Start of Input material

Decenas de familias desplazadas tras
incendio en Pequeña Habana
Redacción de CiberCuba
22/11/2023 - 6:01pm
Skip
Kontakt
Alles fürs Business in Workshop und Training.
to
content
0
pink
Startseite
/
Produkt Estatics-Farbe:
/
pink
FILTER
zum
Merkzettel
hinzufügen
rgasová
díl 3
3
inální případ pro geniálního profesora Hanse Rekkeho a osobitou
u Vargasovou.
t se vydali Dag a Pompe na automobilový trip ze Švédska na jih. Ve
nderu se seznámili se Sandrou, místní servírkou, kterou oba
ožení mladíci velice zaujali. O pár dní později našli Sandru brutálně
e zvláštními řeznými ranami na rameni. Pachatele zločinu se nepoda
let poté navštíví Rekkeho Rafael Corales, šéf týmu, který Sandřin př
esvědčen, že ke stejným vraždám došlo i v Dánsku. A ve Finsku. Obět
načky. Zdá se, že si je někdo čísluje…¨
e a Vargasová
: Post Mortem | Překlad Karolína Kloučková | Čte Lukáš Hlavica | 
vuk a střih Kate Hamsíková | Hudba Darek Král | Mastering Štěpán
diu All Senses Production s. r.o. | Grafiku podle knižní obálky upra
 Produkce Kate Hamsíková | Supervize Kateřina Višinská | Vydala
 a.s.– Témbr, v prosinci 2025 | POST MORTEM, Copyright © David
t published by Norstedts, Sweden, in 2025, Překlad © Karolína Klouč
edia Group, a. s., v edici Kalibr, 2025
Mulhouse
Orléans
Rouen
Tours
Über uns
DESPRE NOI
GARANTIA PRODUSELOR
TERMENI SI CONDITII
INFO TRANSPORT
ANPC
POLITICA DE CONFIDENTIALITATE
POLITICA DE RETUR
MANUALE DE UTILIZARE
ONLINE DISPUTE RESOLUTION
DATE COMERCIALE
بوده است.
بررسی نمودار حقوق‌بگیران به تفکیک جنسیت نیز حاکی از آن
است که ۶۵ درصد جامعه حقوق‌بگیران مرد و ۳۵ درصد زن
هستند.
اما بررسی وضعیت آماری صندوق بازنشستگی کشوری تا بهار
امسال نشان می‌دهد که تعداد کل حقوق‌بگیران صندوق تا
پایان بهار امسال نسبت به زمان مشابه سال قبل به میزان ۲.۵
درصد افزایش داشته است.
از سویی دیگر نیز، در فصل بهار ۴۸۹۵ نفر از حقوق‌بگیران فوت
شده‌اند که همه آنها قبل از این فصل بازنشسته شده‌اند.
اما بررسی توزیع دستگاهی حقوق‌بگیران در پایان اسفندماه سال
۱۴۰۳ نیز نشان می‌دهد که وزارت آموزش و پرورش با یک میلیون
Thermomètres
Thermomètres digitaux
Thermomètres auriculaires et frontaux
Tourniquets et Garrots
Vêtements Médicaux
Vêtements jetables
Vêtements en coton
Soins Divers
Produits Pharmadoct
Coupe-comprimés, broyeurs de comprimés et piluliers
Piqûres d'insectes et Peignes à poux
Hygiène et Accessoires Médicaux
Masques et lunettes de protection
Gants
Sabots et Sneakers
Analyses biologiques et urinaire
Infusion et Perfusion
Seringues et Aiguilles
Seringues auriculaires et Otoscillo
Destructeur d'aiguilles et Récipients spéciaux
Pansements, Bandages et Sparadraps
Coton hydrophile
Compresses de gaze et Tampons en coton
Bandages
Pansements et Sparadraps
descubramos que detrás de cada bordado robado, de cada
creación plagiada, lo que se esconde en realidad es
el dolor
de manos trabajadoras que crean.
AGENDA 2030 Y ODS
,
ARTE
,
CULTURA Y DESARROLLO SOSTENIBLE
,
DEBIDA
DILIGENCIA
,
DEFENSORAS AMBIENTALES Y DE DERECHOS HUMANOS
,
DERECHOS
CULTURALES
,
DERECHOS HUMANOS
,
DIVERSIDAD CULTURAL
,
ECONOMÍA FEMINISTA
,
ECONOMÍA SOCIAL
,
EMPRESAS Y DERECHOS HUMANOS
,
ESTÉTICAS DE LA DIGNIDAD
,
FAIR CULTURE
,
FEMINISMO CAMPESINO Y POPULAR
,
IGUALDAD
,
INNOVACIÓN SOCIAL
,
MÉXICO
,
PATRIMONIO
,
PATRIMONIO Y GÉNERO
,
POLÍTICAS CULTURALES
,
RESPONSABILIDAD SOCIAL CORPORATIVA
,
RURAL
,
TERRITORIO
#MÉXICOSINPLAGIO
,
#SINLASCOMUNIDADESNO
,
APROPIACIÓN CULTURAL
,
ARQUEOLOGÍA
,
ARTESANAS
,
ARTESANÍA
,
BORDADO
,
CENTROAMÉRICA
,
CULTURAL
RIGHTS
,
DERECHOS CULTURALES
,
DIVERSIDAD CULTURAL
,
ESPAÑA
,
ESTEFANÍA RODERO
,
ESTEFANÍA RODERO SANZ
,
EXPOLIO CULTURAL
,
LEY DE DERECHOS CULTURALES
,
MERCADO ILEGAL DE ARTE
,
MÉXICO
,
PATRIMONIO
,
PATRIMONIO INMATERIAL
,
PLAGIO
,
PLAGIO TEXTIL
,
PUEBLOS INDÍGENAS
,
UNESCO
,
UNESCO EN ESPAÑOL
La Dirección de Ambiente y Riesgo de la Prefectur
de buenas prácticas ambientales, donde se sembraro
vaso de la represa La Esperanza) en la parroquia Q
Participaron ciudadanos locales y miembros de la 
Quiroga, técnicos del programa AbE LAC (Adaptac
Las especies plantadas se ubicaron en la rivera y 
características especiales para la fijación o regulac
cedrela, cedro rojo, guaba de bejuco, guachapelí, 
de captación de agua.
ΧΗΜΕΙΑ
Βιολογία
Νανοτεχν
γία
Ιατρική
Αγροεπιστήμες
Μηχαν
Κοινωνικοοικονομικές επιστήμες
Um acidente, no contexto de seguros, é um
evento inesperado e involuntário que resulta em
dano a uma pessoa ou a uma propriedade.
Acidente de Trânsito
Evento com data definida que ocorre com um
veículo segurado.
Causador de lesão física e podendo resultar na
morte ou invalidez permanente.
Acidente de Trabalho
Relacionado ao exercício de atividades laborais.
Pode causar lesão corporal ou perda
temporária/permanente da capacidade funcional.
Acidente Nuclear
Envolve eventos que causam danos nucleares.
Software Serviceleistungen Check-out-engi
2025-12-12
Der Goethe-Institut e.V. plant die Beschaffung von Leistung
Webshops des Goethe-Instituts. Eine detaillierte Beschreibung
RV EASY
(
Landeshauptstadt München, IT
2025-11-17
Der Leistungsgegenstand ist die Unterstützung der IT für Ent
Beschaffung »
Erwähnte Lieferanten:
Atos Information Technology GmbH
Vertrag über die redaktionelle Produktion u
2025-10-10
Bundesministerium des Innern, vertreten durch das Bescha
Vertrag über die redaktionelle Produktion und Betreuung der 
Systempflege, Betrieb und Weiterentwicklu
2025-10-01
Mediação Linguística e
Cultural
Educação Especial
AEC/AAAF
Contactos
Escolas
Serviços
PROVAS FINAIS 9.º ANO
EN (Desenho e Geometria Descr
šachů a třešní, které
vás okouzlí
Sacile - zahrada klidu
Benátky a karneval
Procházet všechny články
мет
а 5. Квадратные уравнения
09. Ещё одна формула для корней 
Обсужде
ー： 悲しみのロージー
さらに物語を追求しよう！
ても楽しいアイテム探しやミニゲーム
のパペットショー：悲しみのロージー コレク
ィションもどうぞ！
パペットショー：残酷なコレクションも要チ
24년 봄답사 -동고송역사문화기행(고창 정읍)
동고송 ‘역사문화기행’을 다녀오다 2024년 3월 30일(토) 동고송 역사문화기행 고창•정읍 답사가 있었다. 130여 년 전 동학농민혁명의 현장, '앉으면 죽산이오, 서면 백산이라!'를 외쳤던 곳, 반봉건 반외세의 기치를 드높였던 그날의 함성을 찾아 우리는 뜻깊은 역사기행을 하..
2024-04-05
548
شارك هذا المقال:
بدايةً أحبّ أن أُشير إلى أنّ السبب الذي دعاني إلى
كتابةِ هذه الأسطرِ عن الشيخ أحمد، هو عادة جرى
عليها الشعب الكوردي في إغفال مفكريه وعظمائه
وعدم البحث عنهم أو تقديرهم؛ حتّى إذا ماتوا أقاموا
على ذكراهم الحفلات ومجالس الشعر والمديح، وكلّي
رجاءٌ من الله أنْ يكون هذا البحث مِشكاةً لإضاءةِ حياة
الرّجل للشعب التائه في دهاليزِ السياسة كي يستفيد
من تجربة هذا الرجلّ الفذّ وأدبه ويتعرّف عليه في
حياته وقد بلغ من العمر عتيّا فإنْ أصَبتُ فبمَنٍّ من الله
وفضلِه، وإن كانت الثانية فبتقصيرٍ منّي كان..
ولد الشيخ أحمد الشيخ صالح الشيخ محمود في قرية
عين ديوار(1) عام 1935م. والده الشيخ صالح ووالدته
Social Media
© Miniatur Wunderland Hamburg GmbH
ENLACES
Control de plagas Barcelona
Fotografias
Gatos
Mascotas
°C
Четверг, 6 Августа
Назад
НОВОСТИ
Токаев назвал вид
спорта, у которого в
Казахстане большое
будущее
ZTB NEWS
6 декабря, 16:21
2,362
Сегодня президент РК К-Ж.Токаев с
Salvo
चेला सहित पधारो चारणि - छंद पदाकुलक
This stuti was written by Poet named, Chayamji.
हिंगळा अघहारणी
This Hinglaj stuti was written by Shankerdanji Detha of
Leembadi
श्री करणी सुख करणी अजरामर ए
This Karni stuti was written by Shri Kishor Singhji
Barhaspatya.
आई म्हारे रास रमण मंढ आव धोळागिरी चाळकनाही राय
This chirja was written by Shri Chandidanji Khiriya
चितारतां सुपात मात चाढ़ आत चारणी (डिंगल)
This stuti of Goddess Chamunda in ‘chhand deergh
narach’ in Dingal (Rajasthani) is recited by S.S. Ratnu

End of Input material

_The problem_
Look through the entries above and quote exactly the lines from the line with "بدايةً أحبّ أن" to the line with "आई म्हारे रास", counting both of those lines.

_Exercise answer_
بدايةً أحبّ أن أُشير إلى أنّ السبب الذي دعاني إلى
كتابةِ هذه الأسطرِ عن الشيخ أحمد، هو عادة جرى
عليها الشعب الكوردي في إغفال مفكريه وعظمائه
وعدم البحث عنهم أو تقديرهم؛ حتّى إذا ماتوا أقاموا
على ذكراهم الحفلات ومجالس الشعر والمديح، وكلّي
رجاءٌ من الله أنْ يكون هذا البحث مِشكاةً لإضاءةِ حياة
الرّجل للشعب التائه في دهاليزِ السياسة كي يستفيد
من تجربة هذا الرجلّ الفذّ وأدبه ويتعرّف عليه في
حياته وقد بلغ من العمر عتيّا فإنْ أصَبتُ فبمَنٍّ من الله
وفضلِه، وإن كانت الثانية فبتقصيرٍ منّي كان..
ولد الشيخ أحمد الشيخ صالح الشيخ محمود في قرية
عين ديوار(1) عام 1935م. والده الشيخ صالح ووالدته
Social Media
© Miniatur Wunderland Hamburg GmbH
ENLACES
Control de plagas Barcelona
Fotografias
Gatos
Mascotas
°C
Четверг, 6 Августа
Назад
НОВОСТИ
Токаев назвал вид
спорта, у которого в
Казахстане большое
будущее
ZTB NEWS
6 декабря, 16:21
2,362
Сегодня президент РК К-Ж.Токаев с
Salvo
चेला सहित पधारो चारणि - छंद पदाकुलक
This stuti was written by Poet named, Chayamji.
हिंगळा अघहारणी
This Hinglaj stuti was written by Shankerdanji Detha of
Leembadi
श्री करणी सुख करणी अजरामर ए
This Karni stuti was written by Shri Kishor Singhji
Barhaspatya.
आई म्हारे रास रमण मंढ आव धोळागिरी चाळकनाही राय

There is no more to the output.